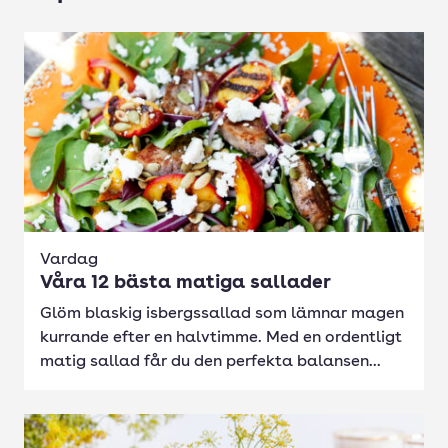
Vardag
Våra 12 bästa matiga sallader
Glöm blaskig isbergssallad som lämnar magen
kurrande efter en halvtimme. Med en ordentligt
matig sallad får du den perfekta balansen...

◆ Aim of the task:
Write out once more the lines above beginning at the line with "Glöm blaskig isbergssallad som lämnar magen"; continue through the final line and stop there.

◆ Exercise answer:
Glöm blaskig isbergssallad som lämnar magen
kurrande efter en halvtimme. Med en ordentligt
matig sallad får du den perfekta balansen...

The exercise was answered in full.